*** Opening RECORDED DATA ***
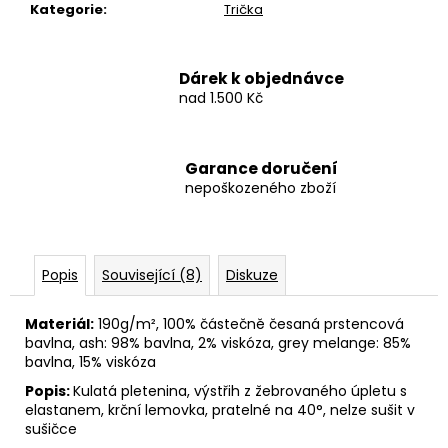
Kategorie
:
Trička
Dárek k objednávce
nad 1.500 Kč
Garance doručení
nepoškozeného zboží
Popis
Související (8)
Diskuze
Materiál:
190g/m², 100% částečně česaná prstencová
bavlna, ash: 98% bavlna, 2% viskóza, grey melange: 85%
bavlna, 15% viskóza
Popis:
Kulatá pletenina, výstřih z žebrovaného úpletu s
elastanem, krční lemovka, pratelné na 40°, nelze sušit v
sušičce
*** Closing RECORDED DATA ***
» ABOUT THIS TASK
Work out the number of lines above that include the string "viskóza" and write only that number.

» PROBLEM SOLUTION
2